§ WHAT YOU ARE ASKED TO DO:
Using the data beneath this instruction, retype only the lines from the one that contains "The image size" down to the one that contains "Locate an element on the screen.", both included, exactly as they appear.

§ SUPPLIED MATERIAL:
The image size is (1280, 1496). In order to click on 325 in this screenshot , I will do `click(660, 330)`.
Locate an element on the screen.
--
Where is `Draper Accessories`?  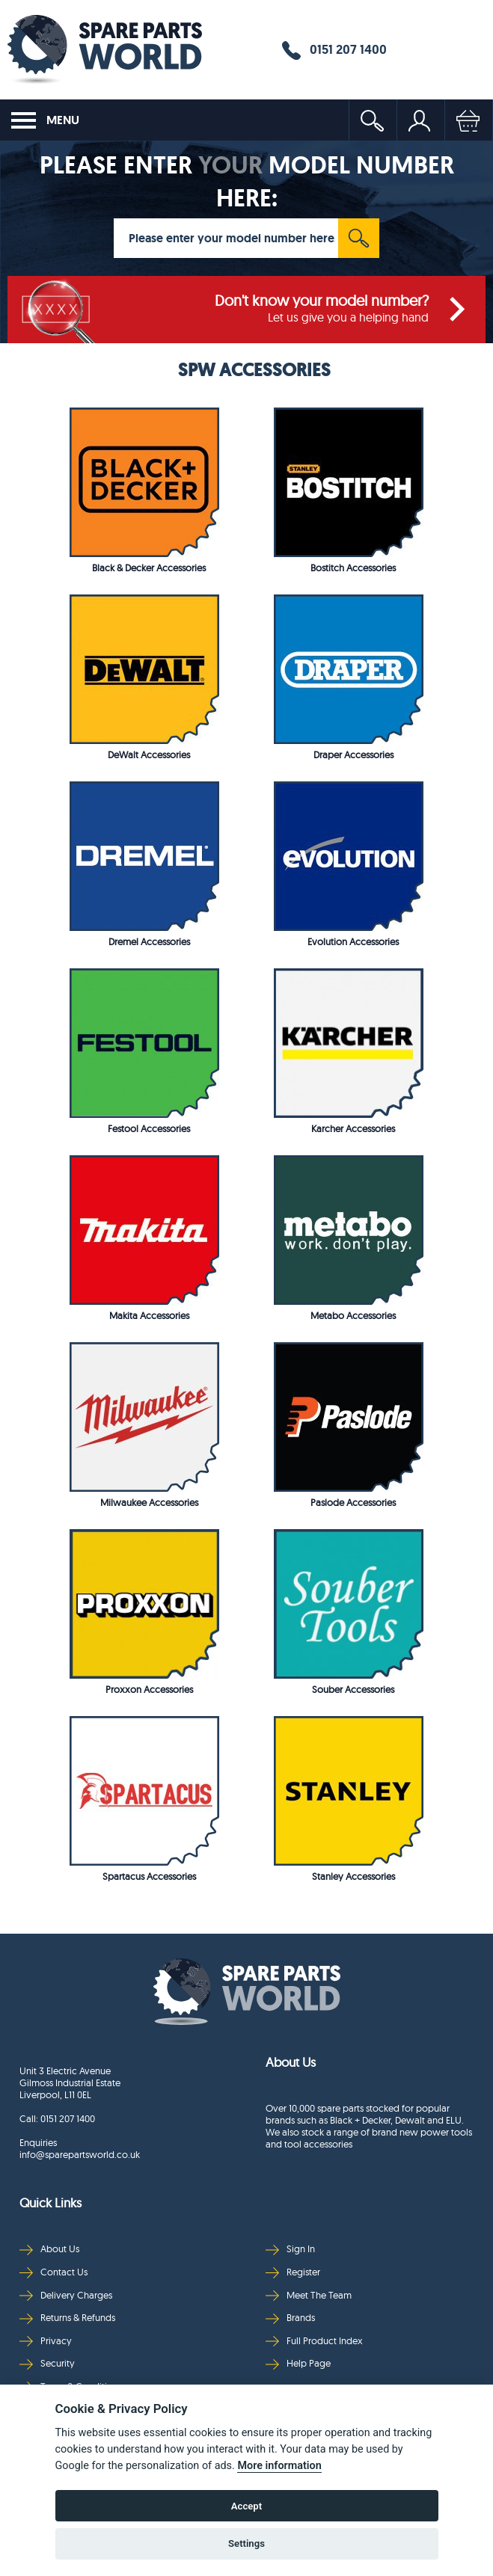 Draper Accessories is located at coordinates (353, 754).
* * *
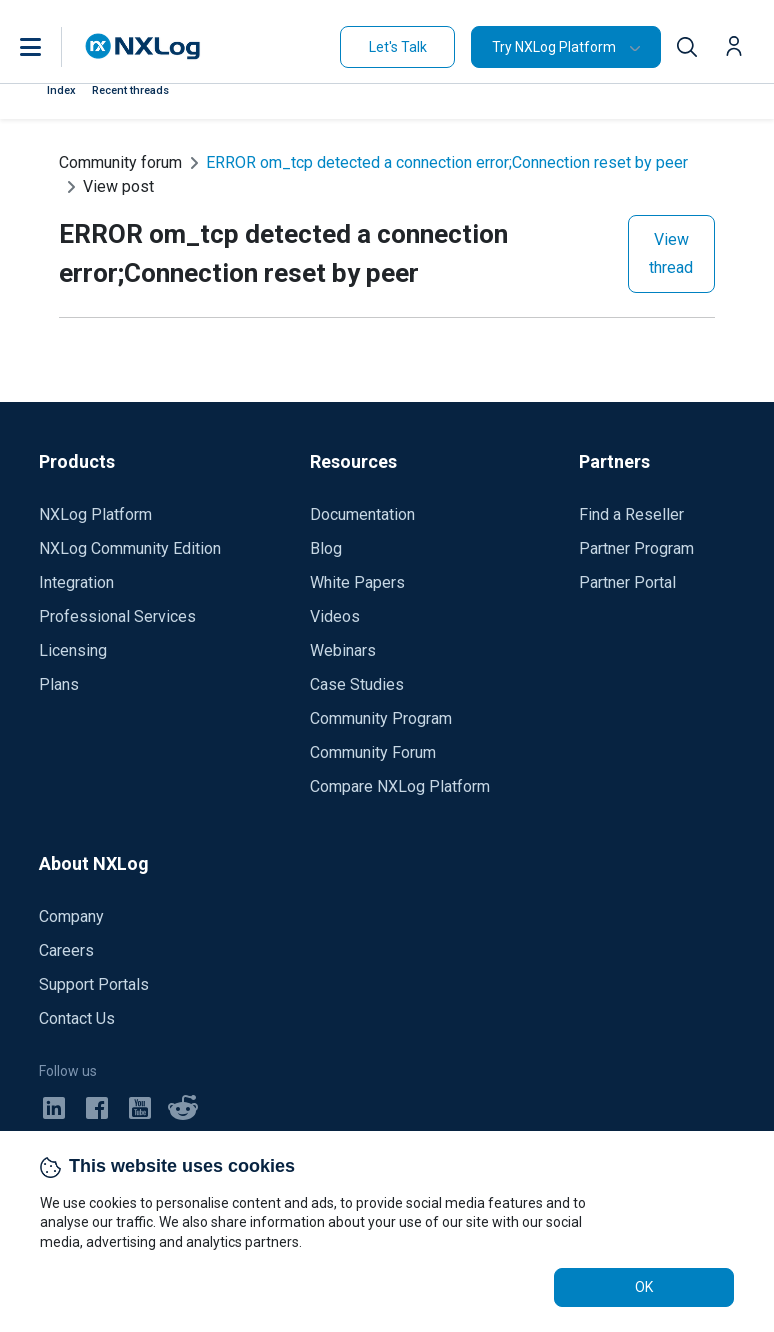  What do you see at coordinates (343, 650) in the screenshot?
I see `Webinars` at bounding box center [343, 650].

§ WRITTEN RESPONSE:
The image size is (1280, 1496). In order to click on 325 in this screenshot , I will do `click(660, 330)`.
Locate an element on the screen.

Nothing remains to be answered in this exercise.